Suniva is the first PV manufacturer to successfully leverage ion implantation in the mass production of solar cells. By using this technology, Suniva claims the ability to compete with high-efficiency PV manufacturers such as Sunpower (Nasdaq: SPWRA), as well as with low-cost, lower-efficiency Asian manufacturers. The firm looks to balance the trade-off between cost and efficiency.

According to Jim Mullin, the Vice President and General Manager of Varian's solar group, 90 percent of crystalline silicon cells are the same product made on the same equipment. Varian is looking at a way to fundamentally change the c-Si cell itself. Mullin suggests that the silicon solar cell "is essentiality just a diode" with a semiconductor junction — and the quality of that junction determines the quality of the cell.

Varian has partnered with more than seven Chinese PV manufacturers to insert patterned ion implantation into volume manufacturing by mid-year.

Just as with Suniva, Varian's process will let China's PV module manufacturers reach increased cell efficiency at lower production cost by replacing diffusion doping processes with ion implantation. The new approach eliminates multiple production steps, improves cell uniformity, and can allow tighter module binning.

Suniva has reached 19 percent cell efficiencies with a roadmap to 22 percent using ion implantation, as well as other tricks. Varian claims that patterned implantation provides a roadmap to efficiencies of 22 percent at reduced costs per watt.

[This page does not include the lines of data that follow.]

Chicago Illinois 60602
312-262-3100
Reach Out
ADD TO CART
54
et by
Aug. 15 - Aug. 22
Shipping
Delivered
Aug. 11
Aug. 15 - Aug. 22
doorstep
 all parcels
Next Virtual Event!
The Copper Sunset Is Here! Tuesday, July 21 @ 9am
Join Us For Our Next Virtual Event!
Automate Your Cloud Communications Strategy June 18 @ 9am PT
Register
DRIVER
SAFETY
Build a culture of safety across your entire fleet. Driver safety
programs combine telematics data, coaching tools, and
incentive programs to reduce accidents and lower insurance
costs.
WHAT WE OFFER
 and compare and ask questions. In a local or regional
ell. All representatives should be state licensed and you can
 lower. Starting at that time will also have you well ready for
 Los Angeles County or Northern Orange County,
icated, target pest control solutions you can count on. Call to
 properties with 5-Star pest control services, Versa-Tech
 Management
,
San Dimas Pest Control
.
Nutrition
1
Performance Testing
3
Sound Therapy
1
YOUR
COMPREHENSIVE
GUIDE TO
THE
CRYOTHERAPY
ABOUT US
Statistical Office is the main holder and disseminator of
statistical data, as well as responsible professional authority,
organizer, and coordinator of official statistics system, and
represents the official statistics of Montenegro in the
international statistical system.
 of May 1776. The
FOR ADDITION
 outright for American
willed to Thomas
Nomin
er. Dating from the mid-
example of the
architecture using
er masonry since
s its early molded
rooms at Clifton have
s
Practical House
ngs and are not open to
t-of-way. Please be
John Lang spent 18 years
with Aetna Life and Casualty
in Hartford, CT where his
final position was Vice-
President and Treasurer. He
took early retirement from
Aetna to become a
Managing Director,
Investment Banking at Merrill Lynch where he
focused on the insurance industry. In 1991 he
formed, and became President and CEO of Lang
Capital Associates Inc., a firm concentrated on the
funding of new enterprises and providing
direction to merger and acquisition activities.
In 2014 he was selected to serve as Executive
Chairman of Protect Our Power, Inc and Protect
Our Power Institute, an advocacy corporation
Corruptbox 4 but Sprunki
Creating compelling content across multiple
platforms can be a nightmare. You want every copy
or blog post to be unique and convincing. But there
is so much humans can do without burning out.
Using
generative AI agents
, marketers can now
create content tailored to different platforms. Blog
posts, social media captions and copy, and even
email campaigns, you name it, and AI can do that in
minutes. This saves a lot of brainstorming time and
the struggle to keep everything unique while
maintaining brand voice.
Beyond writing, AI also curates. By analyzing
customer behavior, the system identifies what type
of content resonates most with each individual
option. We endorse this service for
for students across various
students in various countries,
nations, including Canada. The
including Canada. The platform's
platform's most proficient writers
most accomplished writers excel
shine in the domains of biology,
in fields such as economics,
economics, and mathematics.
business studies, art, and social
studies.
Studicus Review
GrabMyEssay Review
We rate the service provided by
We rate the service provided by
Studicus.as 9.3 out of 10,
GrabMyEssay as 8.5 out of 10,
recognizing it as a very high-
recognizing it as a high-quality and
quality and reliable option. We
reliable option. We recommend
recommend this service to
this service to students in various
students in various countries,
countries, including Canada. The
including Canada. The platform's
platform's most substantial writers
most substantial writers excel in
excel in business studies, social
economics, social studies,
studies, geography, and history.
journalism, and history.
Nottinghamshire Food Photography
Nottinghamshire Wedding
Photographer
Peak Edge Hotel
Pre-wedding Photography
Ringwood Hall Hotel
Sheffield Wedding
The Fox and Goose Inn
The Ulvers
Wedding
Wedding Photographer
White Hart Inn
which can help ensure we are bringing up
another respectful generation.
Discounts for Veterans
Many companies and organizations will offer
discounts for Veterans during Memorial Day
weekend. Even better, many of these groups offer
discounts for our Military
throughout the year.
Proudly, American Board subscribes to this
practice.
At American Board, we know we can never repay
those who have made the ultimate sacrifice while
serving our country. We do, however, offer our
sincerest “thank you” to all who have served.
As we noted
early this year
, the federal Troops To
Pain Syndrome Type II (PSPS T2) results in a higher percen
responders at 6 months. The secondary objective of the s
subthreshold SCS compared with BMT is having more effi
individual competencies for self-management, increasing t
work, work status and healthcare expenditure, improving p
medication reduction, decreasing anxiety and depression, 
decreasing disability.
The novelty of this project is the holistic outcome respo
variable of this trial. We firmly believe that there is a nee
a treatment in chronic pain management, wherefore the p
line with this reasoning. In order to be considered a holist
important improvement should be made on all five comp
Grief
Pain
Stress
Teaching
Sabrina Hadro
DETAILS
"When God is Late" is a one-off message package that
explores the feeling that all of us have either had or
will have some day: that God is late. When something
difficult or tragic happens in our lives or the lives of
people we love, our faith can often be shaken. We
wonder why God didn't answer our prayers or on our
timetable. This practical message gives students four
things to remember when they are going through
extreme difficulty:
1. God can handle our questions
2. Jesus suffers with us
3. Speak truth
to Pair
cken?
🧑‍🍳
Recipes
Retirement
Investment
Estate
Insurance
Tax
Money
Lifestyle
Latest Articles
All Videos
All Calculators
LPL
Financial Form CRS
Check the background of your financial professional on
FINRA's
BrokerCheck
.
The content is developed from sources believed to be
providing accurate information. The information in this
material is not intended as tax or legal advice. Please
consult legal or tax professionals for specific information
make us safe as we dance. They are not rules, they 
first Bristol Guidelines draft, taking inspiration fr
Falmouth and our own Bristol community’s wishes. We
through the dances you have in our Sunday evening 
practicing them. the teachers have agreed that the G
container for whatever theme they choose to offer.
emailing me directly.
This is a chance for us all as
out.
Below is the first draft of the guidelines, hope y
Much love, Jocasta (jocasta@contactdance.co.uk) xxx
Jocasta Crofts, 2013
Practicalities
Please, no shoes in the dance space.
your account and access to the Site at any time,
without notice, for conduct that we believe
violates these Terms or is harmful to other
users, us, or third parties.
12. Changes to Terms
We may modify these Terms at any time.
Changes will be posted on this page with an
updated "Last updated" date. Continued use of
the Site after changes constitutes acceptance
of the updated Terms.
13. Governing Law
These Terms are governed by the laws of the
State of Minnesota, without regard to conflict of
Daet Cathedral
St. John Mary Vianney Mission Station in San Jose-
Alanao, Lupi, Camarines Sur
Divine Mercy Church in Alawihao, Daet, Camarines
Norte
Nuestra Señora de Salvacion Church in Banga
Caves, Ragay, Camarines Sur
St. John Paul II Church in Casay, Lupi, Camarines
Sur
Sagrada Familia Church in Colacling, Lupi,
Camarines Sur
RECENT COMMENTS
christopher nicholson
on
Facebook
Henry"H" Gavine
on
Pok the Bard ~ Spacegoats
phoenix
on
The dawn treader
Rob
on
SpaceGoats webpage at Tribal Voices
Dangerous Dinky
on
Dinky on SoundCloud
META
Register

SunPower, the solar PV efficiency leader, makes production solar cells in the 23 percent range, reaching 24 percent in the lab.

“The strong market interest in [ion implantation] from so many Chinese PV manufacturers further validates the value of implant for manufacturing high-efficiency, low-cost solar cells,” said Varian’s CEO Gary Dickerson.

According to Mullin, solar cell production is not complex — it's basically a six-step process. The current diffusion process is a "blanket process" and the dopant for p-type cells, phosphorous, diffuses into both sides of the cell, although it's only needed on one side. The solar industry either has to mask one side or remove the dopant on the other side. 

Contrast this to the one-sided implant process.

Diffusion is also a high-temperature process which creates a glass layer that has to be removed after the process is complete. Implantation is not a high-temperature process, so there's no need to remove glass.

Advanced Semiconductor Processes

Today, Varian can do blanket emitters with implanted phosphorous as well as patterned phosphorous emitters. Future roadmap products include boron implantation and patterned boron with potential cell efficiencies approaching 23 percent.

The selective emitter design uses a lightly doped emitter without trading off in terms of contact resistance. Implantation is done through a mask to create a heavily doped region below the "fingers" to enable selective emitter structures.

Varian has shipped thousands of semiconductor tools that are currently in the field running 365 days per year. The team I spoke with prided itself on understanding ramp-up and scaling production. The company envisions 18-month, semiconductor-type process improvement cycles finally reaching solar and bringing at least a hint of Moore's Law to the PV industry.

The adoption of ion implant technology by China's solar manufacturers sends a message to the industry's PV efficiency leaders like SunPower that they can't rest on their laurels.

This deal further solidifies Applied Materials position as an equipment supplier to both the semiconductor and solar industries. China's solar manufacturers will continue to be significant customers for Applied. AMAT's stock price was down 0.39 percent to $15.18.